Teldoc the original poster, passed away little over a year ago now.
He might have known.


----------



## emailcmd (Sep 4, 2016)

if there is possibility to get the front photo of the good Lionel catalog promoting OO gaughe with the Hudson 001 (5342 on the cab), you sait 1940 (?) that would be very nice


----------



## T-Man (May 16, 2008)

I have a service disc that has selected catalogs. You may want to search for one. Prewar catalogs are at a premium. All of them have the year on the front. 1939 is red, 1940 has three gold stars. 1941 has Lionel in big yellow . blue background, across the top are white stars below two red and one white stripe.

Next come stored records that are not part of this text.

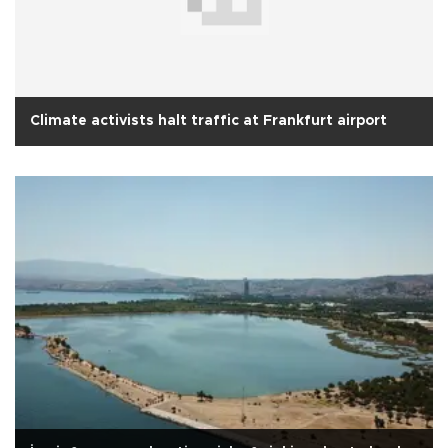
Climate activists halt traffic at Frankfurt airport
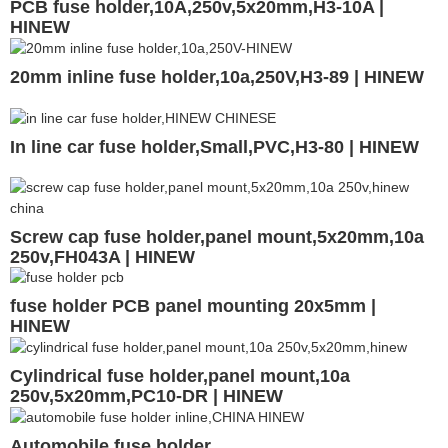
PCB fuse holder,10A,250v,5x20mm,H3-10A |
HINEW
20mm inline fuse holder,10a,250V,H3-89 | HINEW
In line car fuse holder,Small,PVC,H3-80 | HINEW
Screw cap fuse holder,panel mount,5x20mm,10a
250v,FH043A | HINEW
fuse holder PCB panel mounting 20x5mm |
HINEW
Cylindrical fuse holder,panel mount,10a
250v,5x20mm,PC10-DR | HINEW
Automobile fuse holder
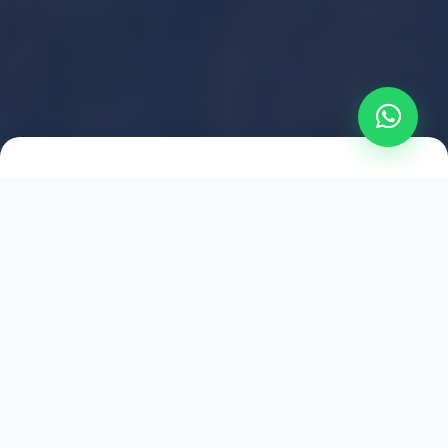
2021
ESTABLISHED
1,500
+
HAPPY EXPLORERS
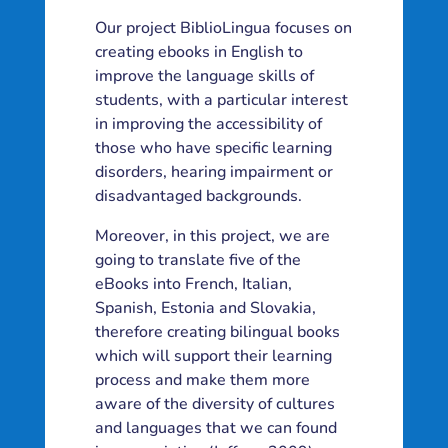
Our project BiblioLingua focuses on
creating ebooks in English to
improve the language skills of
students, with a particular interest
in improving the accessibility of
those who have specific learning
disorders, hearing impairment or
disadvantaged backgrounds.
Moreover, in this project, we are
going to translate five of the
eBooks into French, Italian,
Spanish, Estonia and Slovakia,
therefore creating bilingual books
which will support their learning
process and make them more
aware of the diversity of cultures
and languages that we can found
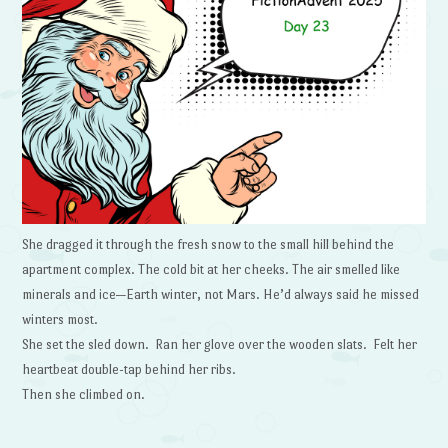
She dragged it through the fresh snow to the small hill behind the
apartment complex. The cold bit at her cheeks. The air smelled like
minerals and ice—Earth winter, not Mars. He’d always said he missed
winters most.
She set the sled down. Ran her glove over the wooden slats. Felt her
heartbeat double-tap behind her ribs.
Then she climbed on.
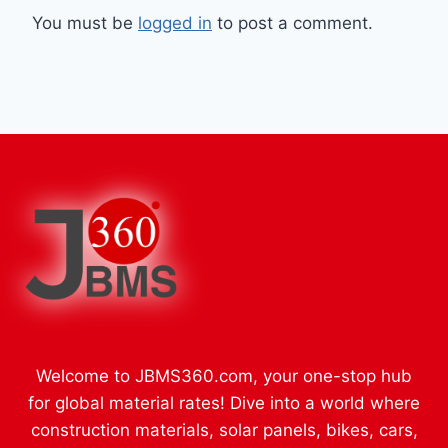
You must be
logged in
to post a comment.
Welcome to JBMS360.com, your one-stop hub
for global material rates! Dive into a world where
construction materials, solar panels, bikes, cars,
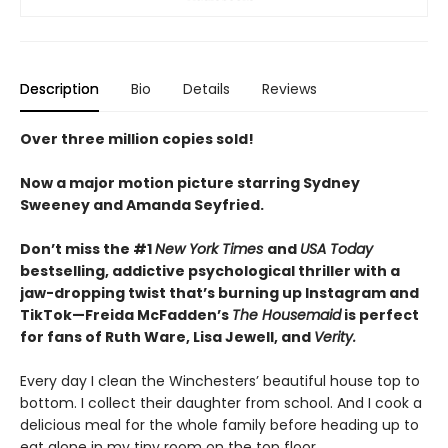
Description
Bio
Details
Reviews
Over three million copies sold!
Now a major motion picture starring Sydney
Sweeney and Amanda Seyfried.
Don’t miss the #1
New York Times
and
USA Today
bestselling,
addictive psychological thriller with a
jaw-dropping twist that’s burning up Instagram and
TikTok—Freida McFadden’s
The Housemaid
is perfect
for fans of Ruth Ware, Lisa Jewell, and
Verity.
Every day I clean the Winchesters’ beautiful house top to
bottom. I collect their daughter from school. And I cook a
delicious meal for the whole family before heading up to
eat alone in my tiny room on the top floor.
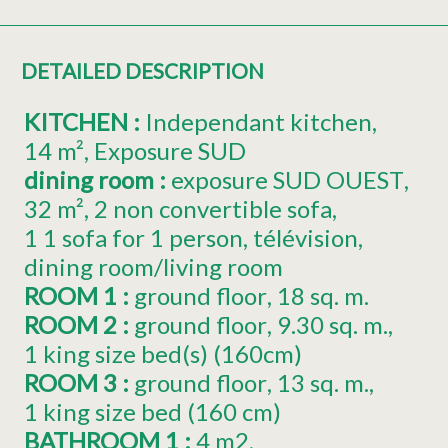
DETAILED DESCRIPTION
KITCHEN
:
Independant kitchen
14
m²
Exposure
SUD
dining room
:
exposure
SUD OUEST
32
m²
2
non convertible sofa
1
1 sofa for 1 person
télévision
dining room/living room
ROOM 1
:
ground floor
18
sq. m.
ROOM 2
:
ground floor
9.30
sq. m.
1
king size bed(s) (160cm)
ROOM 3
:
ground floor
13
sq. m.
1
king size bed (160 cm)
BATHROOM 1
:
4
m2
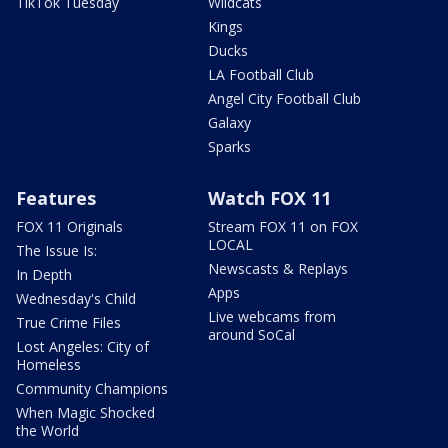
TikTok Tuesday
Wildcats
Kings
Ducks
LA Football Club
Angel City Football Club
Galaxy
Sparks
Features
Watch FOX 11
FOX 11 Originals
Stream FOX 11 on FOX
LOCAL
The Issue Is:
Newscasts & Replays
In Depth
Apps
Wednesday's Child
Live webcams from
True Crime Files
around SoCal
Lost Angeles: City of
Homeless
Community Champions
When Magic Shocked
the World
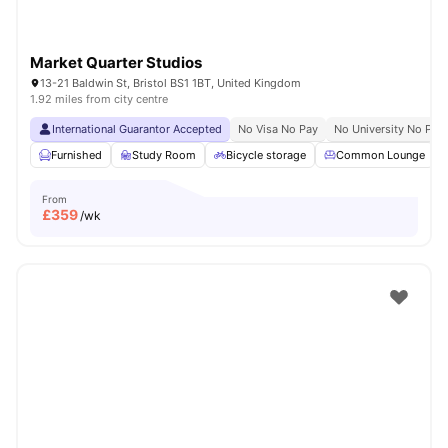
Market Quarter Studios
13-21 Baldwin St, Bristol BS1 1BT, United Kingdom
1.92 miles from city centre
International Guarantor Accepted
No Visa No Pay
No University No Pay
Furnished
Study Room
Bicycle storage
Common Lounge
From
£
359
/wk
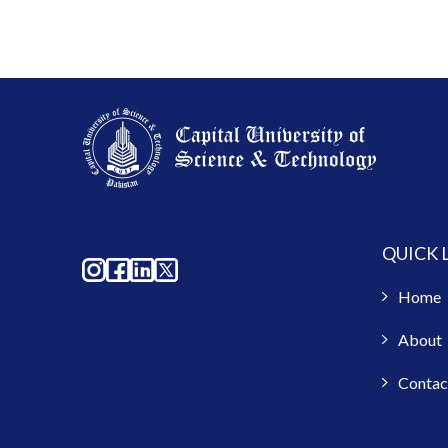
QUICK 
Home
About
Contac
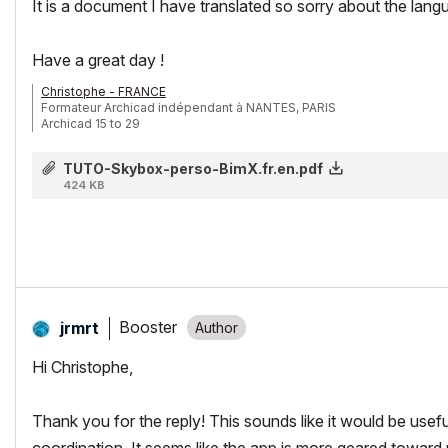
It is a document I have translated so sorry about the lang
Have a great day !
Christophe - FRANCE
Formateur Archicad indépendant à NANTES, PARIS
Archicad 15 to 29
TUTO-Skybox-perso-BimX.fr.en.pdf
424 KB
Booster
jrmrt
Hi Christophe,
Thank you for the reply! This sounds like it would be usefu
coordination. It seems like the app is more geared toward 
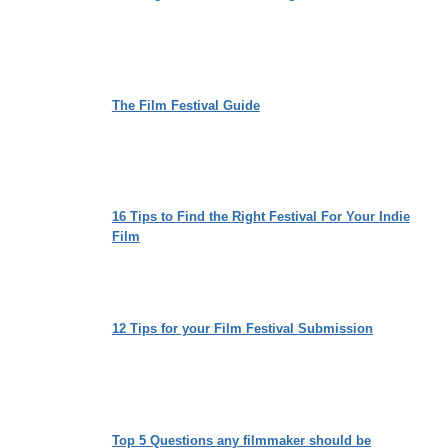
The Film Festival Guide
16 Tips to Find the Right Festival For Your Indie
Film
12 Tips for your Film Festival Submission
Top 5 Questions any filmmaker should be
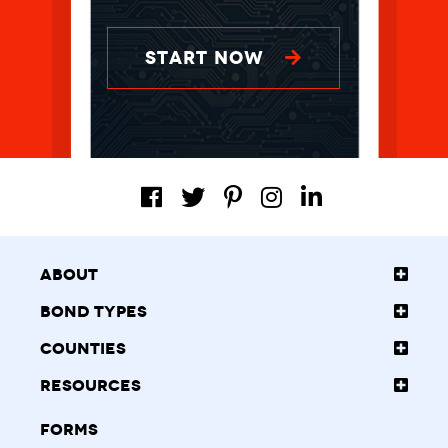
START NOW
About
Bond Types
Counties
Resources
Forms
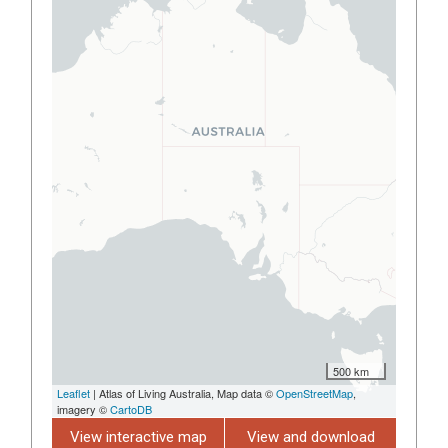
500 km
Leaflet
| Atlas of Living Australia, Map data ©
OpenStreetMap
,
imagery ©
CartoDB
View interactive map
View and download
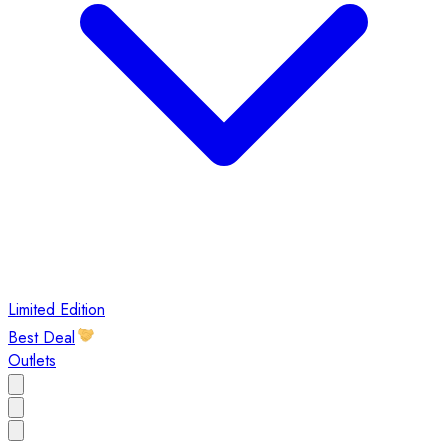
Limited Edition
Best Deal
Outlets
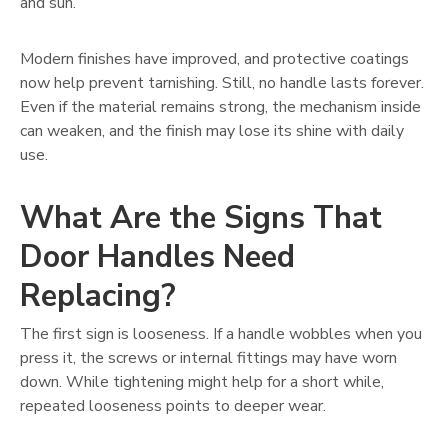
and sun.
Modern finishes have improved, and protective coatings
now help prevent tarnishing. Still, no handle lasts forever.
Even if the material remains strong, the mechanism inside
can weaken, and the finish may lose its shine with daily
use.
What Are the Signs That
Door Handles Need
Replacing?
The first sign is looseness. If a handle wobbles when you
press it, the screws or internal fittings may have worn
down. While tightening might help for a short while,
repeated looseness points to deeper wear.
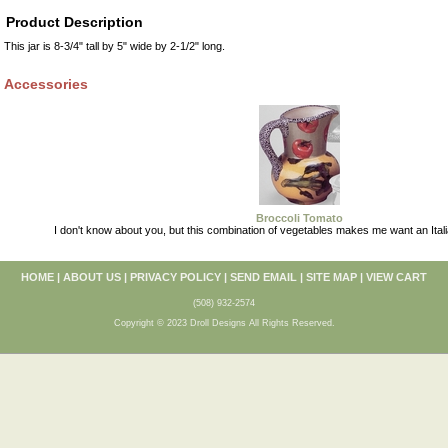
Product Description
This jar is 8-3/4" tall by 5" wide by 2-1/2" long.
Accessories
Broccoli Tomato
I don't know about you, but this combination of vegetables makes me want an Itali
HOME
|
ABOUT US
|
PRIVACY POLICY
|
SEND EMAIL
|
SITE MAP
|
VIEW CART
(508) 932-2574
Copyright © 2023 Droll Designs All Rights Reserved.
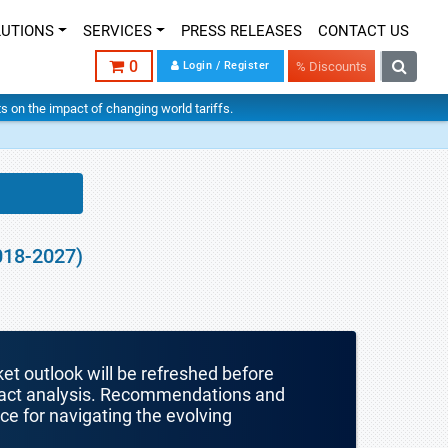
LUTIONS
SERVICES
PRESS RELEASES
CONTACT US
0
Login / Register
% Discounts
hts on the impact of changing world tariffs.
018-2027)
ket outlook will be refreshed before
mpact analysis. Recommendations and
nce for navigating the evolving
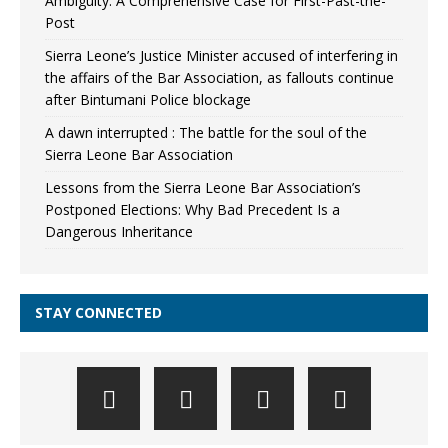
Ambiguity: A Comprehensive Case for First-Past-the-
Post
Sierra Leone’s Justice Minister accused of interfering in
the affairs of the Bar Association, as fallouts continue
after Bintumani Police blockage
A dawn interrupted : The battle for the soul of the
Sierra Leone Bar Association
Lessons from the Sierra Leone Bar Association’s
Postponed Elections: Why Bad Precedent Is a
Dangerous Inheritance
STAY CONNECTED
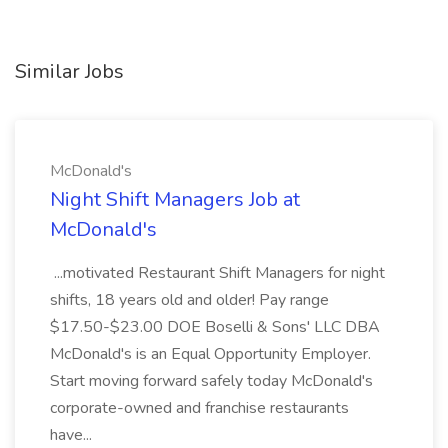
Similar Jobs
McDonald's
Night Shift Managers Job at
McDonald's
...motivated Restaurant Shift Managers for night
shifts, 18 years old and older! Pay range
$17.50-$23.00 DOE Boselli & Sons' LLC DBA
McDonald's is an Equal Opportunity Employer.
Start moving forward safely today McDonald's
corporate-owned and franchise restaurants
have...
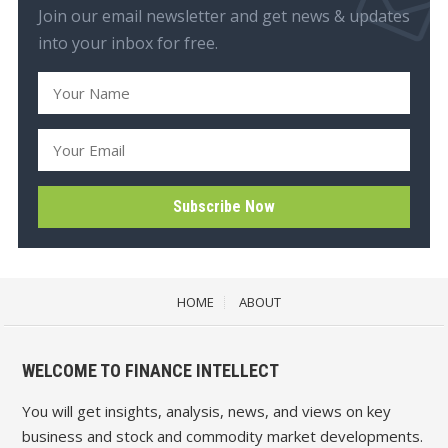
Join our email newsletter and get news & updates
into your inbox for free.
HOME
ABOUT
WELCOME TO FINANCE INTELLECT
You will get insights, analysis, news, and views on key
business and stock and commodity market developments.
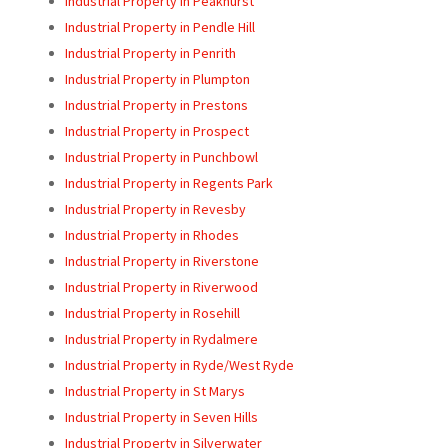
Industrial Property in Peakhurst
Industrial Property in Pendle Hill
Industrial Property in Penrith
Industrial Property in Plumpton
Industrial Property in Prestons
Industrial Property in Prospect
Industrial Property in Punchbowl
Industrial Property in Regents Park
Industrial Property in Revesby
Industrial Property in Rhodes
Industrial Property in Riverstone
Industrial Property in Riverwood
Industrial Property in Rosehill
Industrial Property in Rydalmere
Industrial Property in Ryde/West Ryde
Industrial Property in St Marys
Industrial Property in Seven Hills
Industrial Property in Silverwater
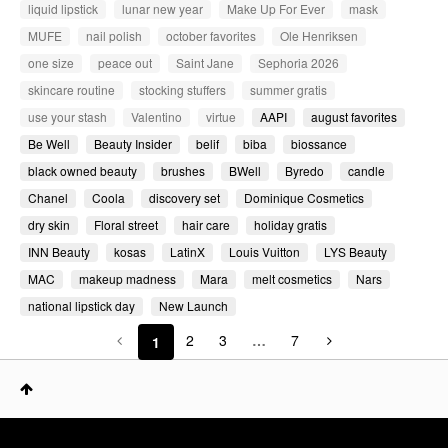
liquid lipstick
lunar new year
Make Up For Ever
mask
MUFE
nail polish
october favorites
Ole Henriksen
one size
peace out
Saint Jane
Sephoria 2026
skincare routine
stocking stuffers
summer gratis
use your stash
Valentino
virtue
AAPI
august favorites
Be Well
Beauty Insider
belif
biba
biossance
black owned beauty
brushes
BWell
Byredo
candle
Chanel
Coola
discovery set
Dominique Cosmetics
dry skin
Floral street
hair care
holiday gratis
INN Beauty
kosas
LatinX
Louis Vuitton
LYS Beauty
MAC
makeup madness
Mara
melt cosmetics
Nars
national lipstick day
New Launch
2
3
…
7
1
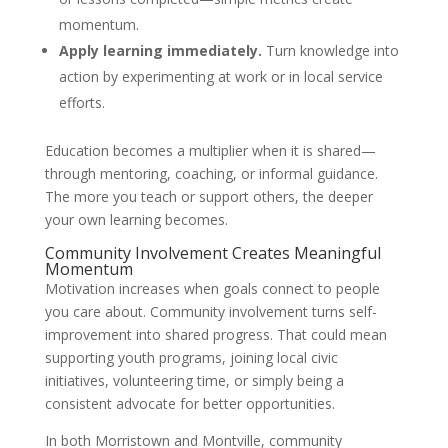
momentum.
Apply learning immediately.
Turn knowledge into
action by experimenting at work or in local service
efforts.
Education becomes a multiplier when it is shared—
through mentoring, coaching, or informal guidance.
The more you teach or support others, the deeper
your own learning becomes.
Community Involvement Creates Meaningful
Momentum
Motivation increases when goals connect to people
you care about. Community involvement turns self-
improvement into shared progress. That could mean
supporting youth programs, joining local civic
initiatives, volunteering time, or simply being a
consistent advocate for better opportunities.
In both Morristown and Montville, community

All catalogs have O gage with 00 in the back after 072 engines.


----------



## emailcmd (Sep 4, 2016)

Thanks yes I found catalogs 1938 and also 1939 talking about OO gauge, very nice.


----------



## T-Man (May 16, 2008)

Lionel 00 gage is rare, especially the prewar. Normally I only see OO or HO from the seventies.
Wiht that said enjoy it!


----------



## emailcmd (Sep 4, 2016)

yes I saw that Lionel ended the OO Gaucge production in1942 ...


----------



## tjcruiser (Jan 10, 2010)

Just seeing your question, Emailcmd. The Standard Catalog of Lionel Trains 1900 to 1942 has a nice section on Lionel OO. (The tender guide was just for O.) The 4-6-4 was produced in 1938 and 1939 in 4 versions: two than ran on 3-rail track (with center pickups), and two that ran on 2-rail track. Each track style was offered in two versions: more expensive with more detailed trim on loco and tender; and cheaper version with less detailed trim on loco and tender. Tenders came with and without a whistle. The cited book has a bit more detail, including subtle variants between the models. A nice matched set ... worth several hundred in good condition. Enjoy!


----------